8 thoughts on Instructions and advice for the young bride

  1. That’s hilarious!!!

    If I’m not mistaken, I think the idea that woman do enjoy sex is relatively old. Then the Victorian Era really inspired some of the sentiments in this article.

    Thank Goddess for Alfred Kinsey.

  2. Seen this one before. That’s one way to space out births in lieu of birth control, eh?

    “Arguments, nagging, scolding, and bickering also prove very effective…”

    Always kills the mood for me. Whoda’ thunk it would work on those perverse sex monsters, I mean, men.

    “Otherwise what could have been a proper marriage could become an orgy of sexual lust.”

    Proper is overrated. Gimme orgy anyday.

    But the best bit is “She should let him grope in the dark. There is always the hope that he will stumble and incur some slight injury which she can use as an excuse to deny him sexual access.”

    Yup, nothing like physical injury to kill the mood! If you’re really lucky, the guy might even break his leg and be unable to perform coitus for weeks – he might even die! (lack of sound medical knowledge and all)

  3. Well, being advised to lie back and think of housework certainly puts me off my ‘marital duties’. That will take a while to recover from.

    (Also, on a side note… I seem to be blocked from viewing this site from home, although I can see it at work. I am not sure why that would be?)

  4. http://groups-beta.google.com/group/alt.feminism/msg/7c553e8407d00865?hl=en

    Ma’am,
    The above link gives the (apparently) original posting to USENET of the above article. If you view some of the comments posted to that thread, you’ll see some pretty good evidence to show that this supposed article is in reality just a humor piece. However, the original from USENET has a preface you have left out. This preface, as you can read, dedicates the tract partly to the “Greater Spiritual Sanctity of this Blessed Sacrament” while at the same time noting the author to be a Methodist. I can assure that it is only the Catholics and the Orthodox who believe in the Blessed Sacrament. Further, the Blessed Sacrament is God, so therefore wishing for “greater spiritual sanctity” for God is pointless. For these two reasons it is fairly obvious that this tract is inauthentic.
    Besides, what basis would even the most fundamentalist “bible believing” Christian have for wanting to limit sex inside of marriage? In the Adam and Eve story in Genesis, the first commandment given to man is “to be fruitful and multiply” and you can’t cery well be fruitful without sex, nor are there any other ways to multiply!
    –QUOTE–
    (reprinted in the fall issue, 1984)
    THE MADISON INSTITUTE NEWSLETTER, published in the year of our Lord 1894.
    Spiritual Guidance Press, New York City.

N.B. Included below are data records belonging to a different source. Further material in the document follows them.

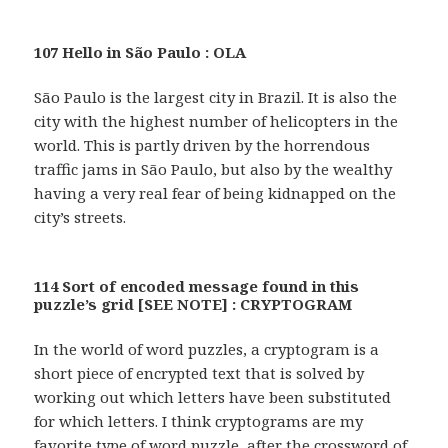
107 Hello in São Paulo : OLA
São Paulo is the largest city in Brazil. It is also the
city with the highest number of helicopters in the
world. This is partly driven by the horrendous
traffic jams in São Paulo, but also by the wealthy
having a very real fear of being kidnapped on the
city’s streets.
114 Sort of encoded message found in this
puzzle’s grid [SEE NOTE] : CRYPTOGRAM
In the world of word puzzles, a cryptogram is a
short piece of encrypted text that is solved by
working out which letters have been substituted
for which letters. I think cryptograms are my
favorite type of word puzzle, after the crossword of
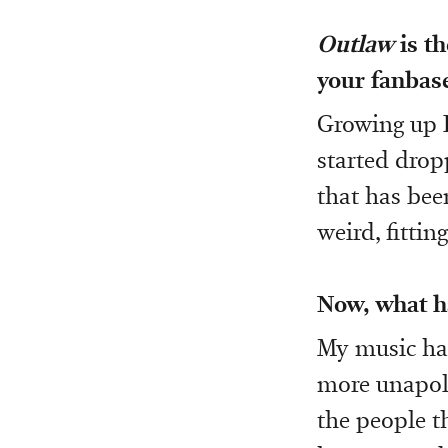
Outlaw
is t
your fanbase,
Growing up I
started drop
that has bee
weird, fittin
Now, what ha
My music has
more unapolo
the people t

    INSTRUCTIONS AND ADVICE FOR THE YOUNG BRIDE

    On the conduct and personal relationships of the marriage state for the
    Greater Spiritual Sanctity of this Blessed Sacrament and the Glory of
    God by Ruth Smythers, beloved wife of the Reverend T.D. Smythers, Pastor
    of the Arcadian Methodist Church of the Eastern Regional Conference.
    –END QUOTE–

  5. It doesn’t say a whole lot about the good Reverend, the writer’s husband does it? I mean she’s positively disgusted by the idea he might touch her, it doesn’t seem like a very good basis for a relationship.

  6. Aldahlia,
    Yeah, it seems to be a parody (and that’s probably why it reads like a guy wrote it as one of those universal ‘complaint lists’ about women). At the same time it’s hilariously (or disturbingly!) close to a lot of this type of “advice” literature to women.